(INFORMATION SHOWN)

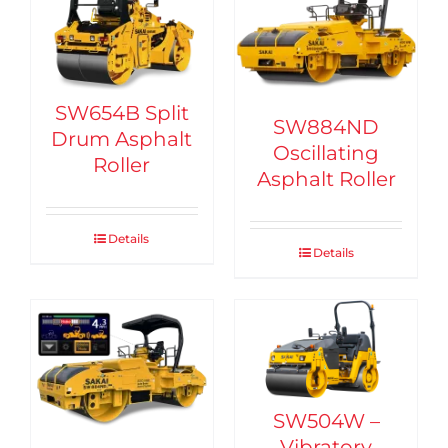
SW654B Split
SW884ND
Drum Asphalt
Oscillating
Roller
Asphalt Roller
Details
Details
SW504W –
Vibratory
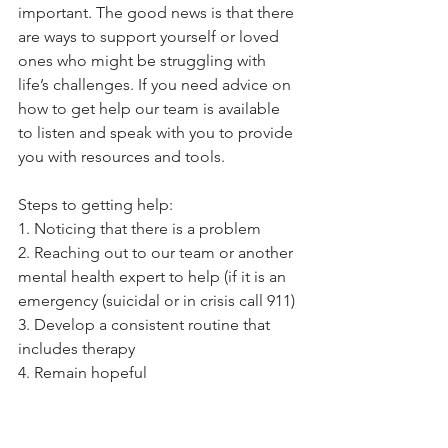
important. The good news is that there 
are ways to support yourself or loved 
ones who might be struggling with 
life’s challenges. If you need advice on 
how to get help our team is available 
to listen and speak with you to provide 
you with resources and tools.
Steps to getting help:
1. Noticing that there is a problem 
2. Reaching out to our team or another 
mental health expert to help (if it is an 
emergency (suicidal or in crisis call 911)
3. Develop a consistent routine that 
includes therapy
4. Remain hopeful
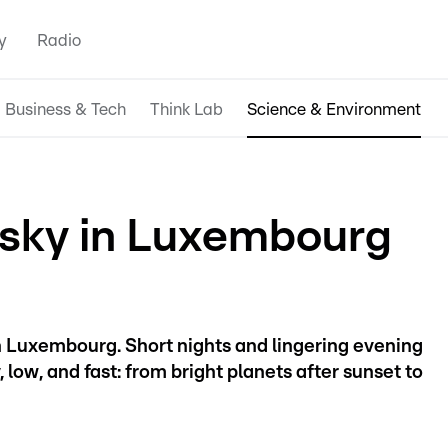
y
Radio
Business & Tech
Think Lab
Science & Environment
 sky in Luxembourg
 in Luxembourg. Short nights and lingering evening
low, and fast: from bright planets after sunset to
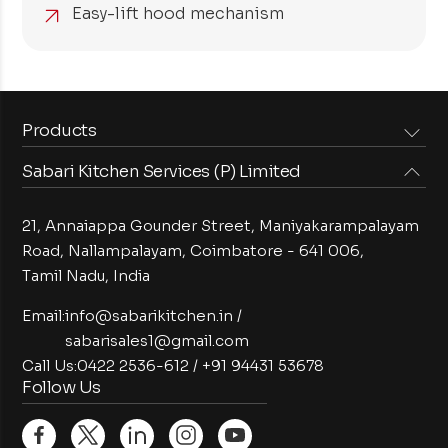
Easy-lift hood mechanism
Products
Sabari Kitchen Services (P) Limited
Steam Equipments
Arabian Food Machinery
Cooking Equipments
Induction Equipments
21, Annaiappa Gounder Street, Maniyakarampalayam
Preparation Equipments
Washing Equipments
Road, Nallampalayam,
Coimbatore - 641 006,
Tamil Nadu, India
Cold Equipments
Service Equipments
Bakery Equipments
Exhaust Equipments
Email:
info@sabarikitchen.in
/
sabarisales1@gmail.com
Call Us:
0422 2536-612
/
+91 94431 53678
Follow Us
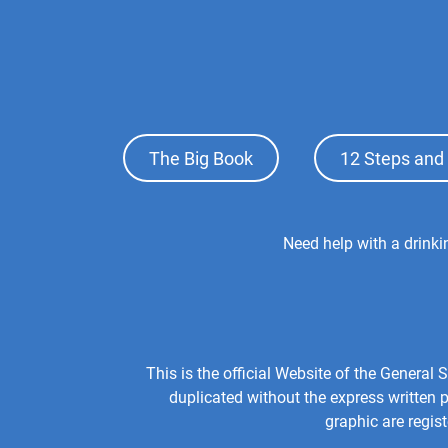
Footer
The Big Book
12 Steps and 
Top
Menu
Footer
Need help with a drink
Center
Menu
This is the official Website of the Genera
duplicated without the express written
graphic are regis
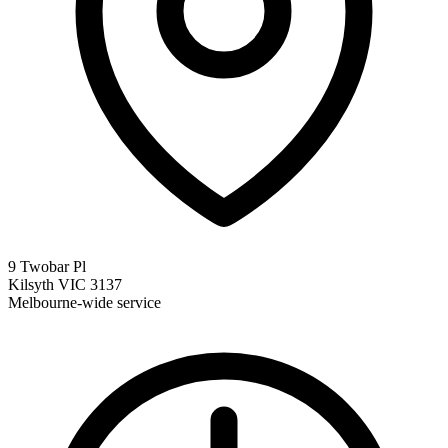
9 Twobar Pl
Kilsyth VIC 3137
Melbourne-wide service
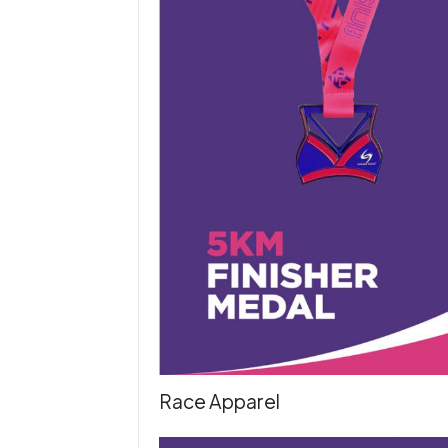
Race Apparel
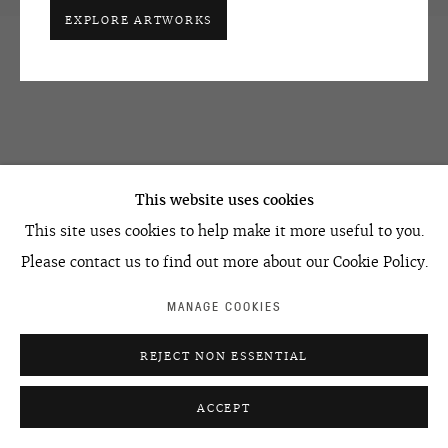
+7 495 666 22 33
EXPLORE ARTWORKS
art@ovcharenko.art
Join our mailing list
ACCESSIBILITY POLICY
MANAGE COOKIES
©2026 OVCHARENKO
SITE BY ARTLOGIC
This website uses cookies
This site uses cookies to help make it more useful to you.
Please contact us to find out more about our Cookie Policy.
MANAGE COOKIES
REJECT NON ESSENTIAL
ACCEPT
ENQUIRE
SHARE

(End INFORMATION SHOWN)
(INFORMATION SHOWN)

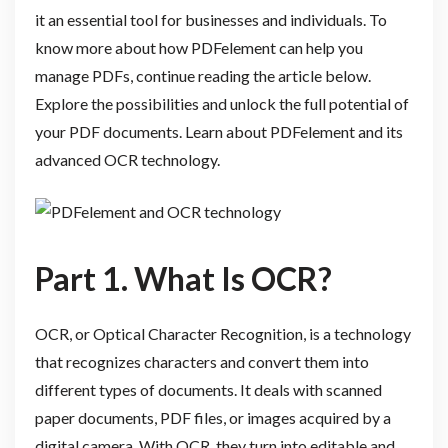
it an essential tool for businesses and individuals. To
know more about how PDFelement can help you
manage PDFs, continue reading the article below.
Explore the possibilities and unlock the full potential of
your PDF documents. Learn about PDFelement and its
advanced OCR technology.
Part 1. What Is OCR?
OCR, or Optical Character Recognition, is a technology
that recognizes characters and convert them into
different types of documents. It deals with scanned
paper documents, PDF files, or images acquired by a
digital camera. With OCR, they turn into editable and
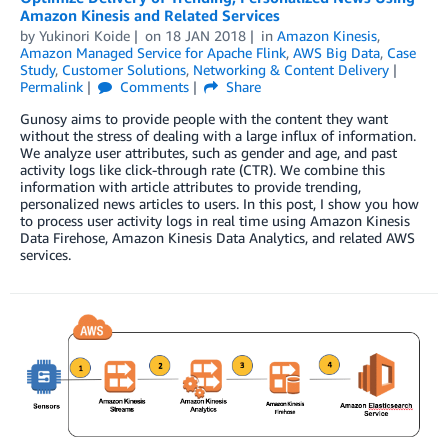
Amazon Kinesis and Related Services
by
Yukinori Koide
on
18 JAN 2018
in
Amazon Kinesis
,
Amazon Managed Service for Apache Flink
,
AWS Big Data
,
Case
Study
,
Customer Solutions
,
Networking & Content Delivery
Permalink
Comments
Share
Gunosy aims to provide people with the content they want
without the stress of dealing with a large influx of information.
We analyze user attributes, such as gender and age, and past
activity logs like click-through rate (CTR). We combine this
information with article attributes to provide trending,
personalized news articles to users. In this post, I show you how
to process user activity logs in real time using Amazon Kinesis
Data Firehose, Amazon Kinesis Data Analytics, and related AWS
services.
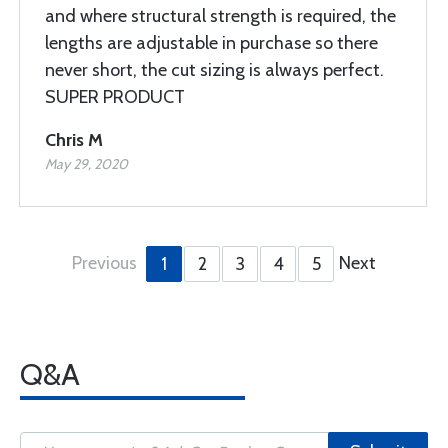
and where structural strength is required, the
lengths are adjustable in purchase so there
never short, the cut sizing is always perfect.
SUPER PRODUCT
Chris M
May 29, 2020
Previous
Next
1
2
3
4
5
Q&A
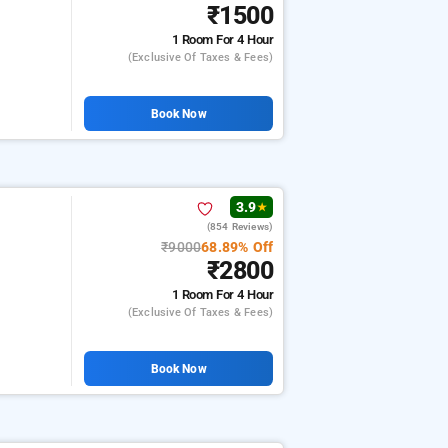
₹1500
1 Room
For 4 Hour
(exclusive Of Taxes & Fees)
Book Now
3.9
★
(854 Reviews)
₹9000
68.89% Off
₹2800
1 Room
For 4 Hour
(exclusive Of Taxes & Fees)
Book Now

(End INFORMATION SHOWN)
(INFORMATION SHOWN)

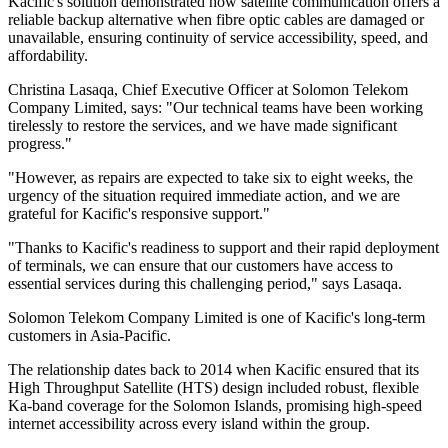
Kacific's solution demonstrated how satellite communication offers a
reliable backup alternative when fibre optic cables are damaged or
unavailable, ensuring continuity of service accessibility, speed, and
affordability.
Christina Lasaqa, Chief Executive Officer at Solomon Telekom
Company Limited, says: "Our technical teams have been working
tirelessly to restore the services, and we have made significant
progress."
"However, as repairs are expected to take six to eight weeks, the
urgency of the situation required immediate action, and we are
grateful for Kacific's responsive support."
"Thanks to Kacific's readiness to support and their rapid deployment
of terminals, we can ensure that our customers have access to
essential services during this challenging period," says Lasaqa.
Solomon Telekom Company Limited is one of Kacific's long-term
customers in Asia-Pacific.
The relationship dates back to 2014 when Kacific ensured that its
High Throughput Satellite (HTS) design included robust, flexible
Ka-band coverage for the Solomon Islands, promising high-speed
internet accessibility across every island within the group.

(End INFORMATION SHOWN)

The answer must be every line of the records that contains the word "Amazon".

Amazon Kinesis and Related Services
Amazon Kinesis
Amazon Managed Service for Apache Flink
to process user activity logs in real time using Amazon Kinesis
Data Firehose, Amazon Kinesis Data Analytics, and related AWS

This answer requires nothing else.